What you need to do: The answer must be every line of the records below that holds the word "BioPharma".

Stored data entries
== Segment start ==

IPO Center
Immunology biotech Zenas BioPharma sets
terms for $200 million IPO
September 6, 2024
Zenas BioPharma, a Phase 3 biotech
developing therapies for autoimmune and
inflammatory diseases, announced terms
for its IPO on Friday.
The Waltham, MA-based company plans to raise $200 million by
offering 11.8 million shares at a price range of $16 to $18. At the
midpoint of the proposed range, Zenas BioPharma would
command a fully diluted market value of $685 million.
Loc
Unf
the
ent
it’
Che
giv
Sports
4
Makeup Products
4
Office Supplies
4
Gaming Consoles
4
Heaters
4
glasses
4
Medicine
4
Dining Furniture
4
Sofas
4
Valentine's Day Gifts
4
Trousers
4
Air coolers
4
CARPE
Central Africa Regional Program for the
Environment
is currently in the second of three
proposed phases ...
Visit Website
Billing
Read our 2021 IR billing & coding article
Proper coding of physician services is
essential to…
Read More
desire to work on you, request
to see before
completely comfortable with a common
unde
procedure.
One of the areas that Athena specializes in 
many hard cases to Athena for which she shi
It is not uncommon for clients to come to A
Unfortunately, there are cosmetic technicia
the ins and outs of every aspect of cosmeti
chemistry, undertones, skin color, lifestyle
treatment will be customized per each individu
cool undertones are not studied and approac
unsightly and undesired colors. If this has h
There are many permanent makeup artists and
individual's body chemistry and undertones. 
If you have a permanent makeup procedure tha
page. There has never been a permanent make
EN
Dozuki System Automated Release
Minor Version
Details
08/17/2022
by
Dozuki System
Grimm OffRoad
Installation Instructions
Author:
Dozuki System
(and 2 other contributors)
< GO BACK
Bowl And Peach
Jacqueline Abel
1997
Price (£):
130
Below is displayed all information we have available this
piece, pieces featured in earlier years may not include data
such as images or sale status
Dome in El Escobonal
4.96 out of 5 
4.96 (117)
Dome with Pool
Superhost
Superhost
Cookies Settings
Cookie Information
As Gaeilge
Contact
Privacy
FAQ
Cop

== Segment end ==

Answer space:
Immunology biotech Zenas BioPharma sets
Zenas BioPharma, a Phase 3 biotech
midpoint of the proposed range, Zenas BioPharma would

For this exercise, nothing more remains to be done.